14 de dezembro de 2012

Dilúvio

Invadiu a casa. Antes disso frequentou a varanda por anos, em silêncio. Até que um dia voltou a chover depois de tanto tempo, chuva outrora recorrente, hoje recorrente. Inundou a varanda, então abriu a janela e entrou. Do tumulto, silêncio. Invadiu a casa. Isso há 500 dias. A casa, em silêncio. Fiquei tonto no dia da invasão, rodou comigo por alguns minutos. Aos poucos o silêncio tomou forma e já dizia devidamente contextualizado. A primeira providência foi encontrar mais uma cadeira para a cozinha. Uma a mais, um a mais, foi sobrando pouco espaço para o tumulto, que não acreditava no que estava acontecendo. O silêncio argumentava que não precisava dizer, era inevitável. Inefável. A cozinha do café sob medida. A sala do sofá apertado. O banheiro dos xampus tampados. O quarto dos travesseiros desconjuntados. O agora – desde sempre – nosso cômodo do amor guardado. Tranquei nosso oásis. Não há chaveiro, bombeiro, bandido, que abra esse cômodo. Sem comodismo, é cômodo estar no cômodo. É autossuficiente.
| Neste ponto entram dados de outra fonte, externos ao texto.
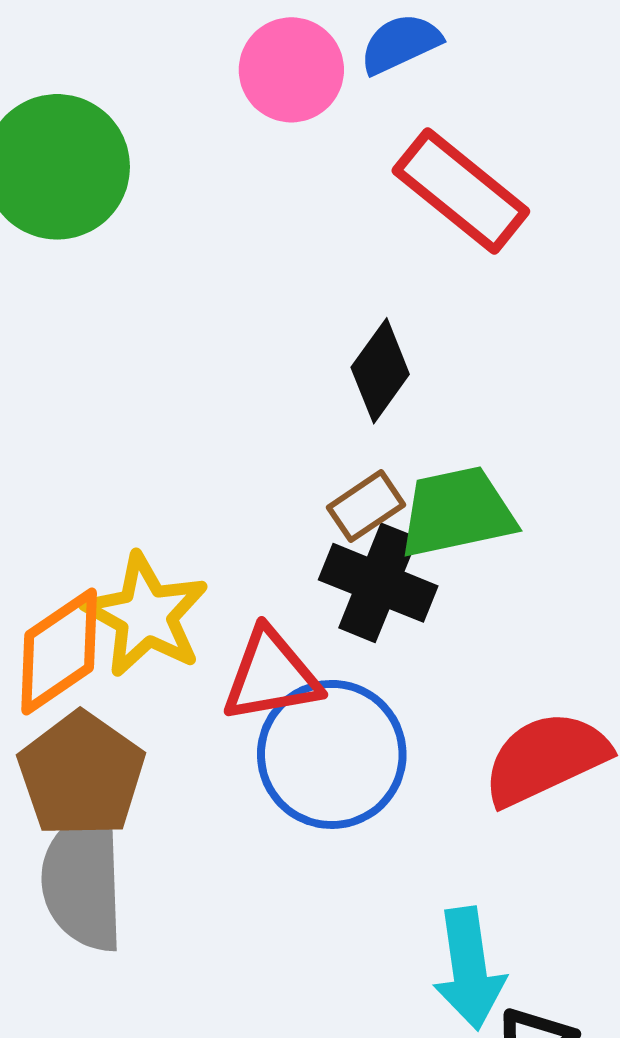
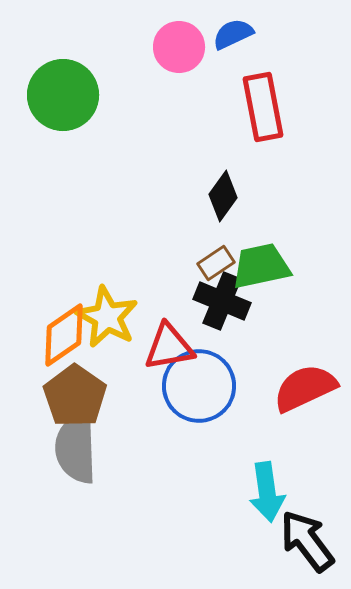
red rectangle: (461, 191) -> (263, 107), turned 40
Tudo foi plantado corretamente. Esmerado. Hoje germina amor, colhe felicidade. Isolados. O tempo escorre rapidamente pela janela levando luas e sóis, estações e anos, enquanto a chuva ainda lava a varanda. Como Ziusudra sobreviveu e depois mostrou a Gilgamesh sua imortalidade sobre as águas. Aprendeu que isso não é possível para todos.
Num dilúvio de 500 dias e 500 noites.